Regional

183.000 Perempuan di Bandung Jadi Kepala Keluarga, Tanggung Peran Ganda dalam Keluarga

Advertisement

BANDUNG, Kompas.com – Peringatan Hari Kartini pada Selasa (21/4/2026) menjadi sorotan Pemerintah Kota Bandung terhadap peran perempuan dalam keluarga, khususnya tingginya angka perempuan yang kini memegang peran sebagai kepala keluarga.

Data dari Dinas Pemberdayaan Perempuan dan Perlindungan Anak (DP3A) Kota Bandung mencatat, terdapat sekitar 183.000 perempuan yang berstatus sebagai kepala keluarga. Angka ini setara dengan 21,4 persen dari total 800.000 kepala keluarga yang ada di Kota Bandung.

Faktor Pemicu dan Upaya Pemberdayaan

Kepala DP3A Kota Bandung, Uum Sumiati, menjelaskan bahwa fenomena perempuan menjadi tulang punggung keluarga kerap kali dipicu oleh berbagai kondisi situasional. “Faktornya karena mungkin suaminya tidak produktif, dan sakit.
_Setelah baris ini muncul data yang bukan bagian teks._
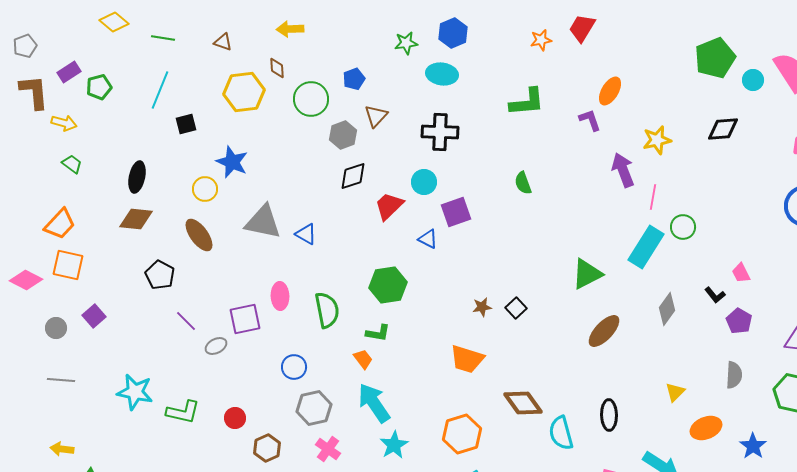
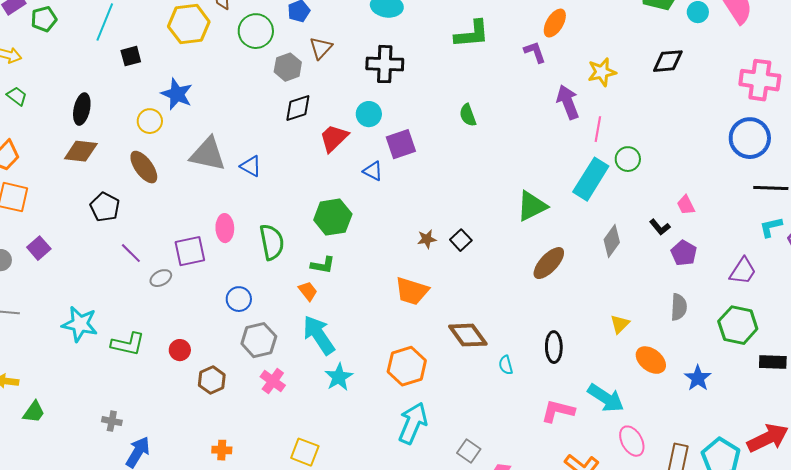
orange ellipse: (706, 428) -> (651, 360), turned 60
cyan semicircle: (561, 433) -> (506, 365), size x0.6

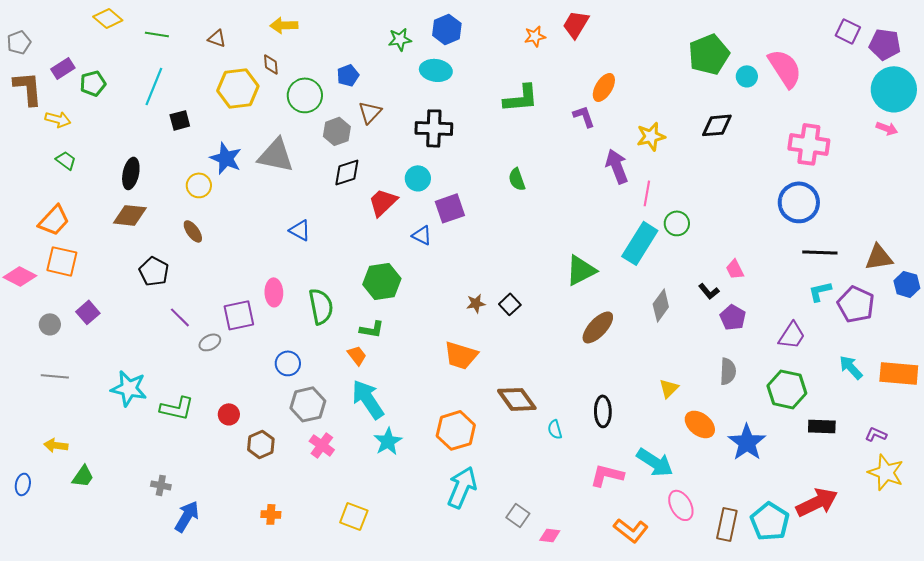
gray triangle: (208, 154) -> (276, 155), moved
brown ellipse: (144, 167) -> (193, 231), size x0.7
blue star: (698, 378) -> (747, 442), size x1.4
Ada beberapa di antaranya yang kecelakaan di tempat kerja dan sebagainya, seperti itu,” ujar Uum dalam keterangannya saat peringatan Hari Kartini di Bandung, Selasa (21/4/2026).

Kondisi ini mengharuskan perempuan menjalankan peran ganda, yaitu sebagai pengelola rumah tangga sekaligus menjadi pencari nafkah utama bagi keluarga.

Menanggapi tingginya jumlah kepala keluarga perempuan, DP3A Kota Bandung telah meluncurkan program penguatan kapasitas melalui pelatihan vokasional. Selama tiga tahun terakhir, program ini telah menjangkau sekitar 800 hingga 900 perempuan. Pelatihan mencakup berbagai bidang keahlian seperti menjahit, tekstil, tata rias, hingga usaha katering.

Program tersebut juga diintegrasikan dengan lokasi Peningkatan Peranan Wanita menuju Keluarga Sehat dan Sejahtera (P2WKSS). “Dari situ kami mencoba menginventarisir semua yang sudah dapat peningkatan kapasitas agar bisa terukur sejauh mana nanti efektivitas di program ini,” kata Uum.

Advertisement

Kolaborasi Lintas Sektor dan Dukungan Legalitas Usaha

Pemerintah Kota Bandung berkomitmen untuk memastikan program pemberdayaan perempuan kepala keluarga tidak hanya berhenti pada tahap pelatihan. DP3A menjalin kerja sama dengan Organisasi Perangkat Daerah (OPD) lain, termasuk Dinas Perdagangan dan Perindustrian (Disdagin) serta Dinas Koperasi UKM.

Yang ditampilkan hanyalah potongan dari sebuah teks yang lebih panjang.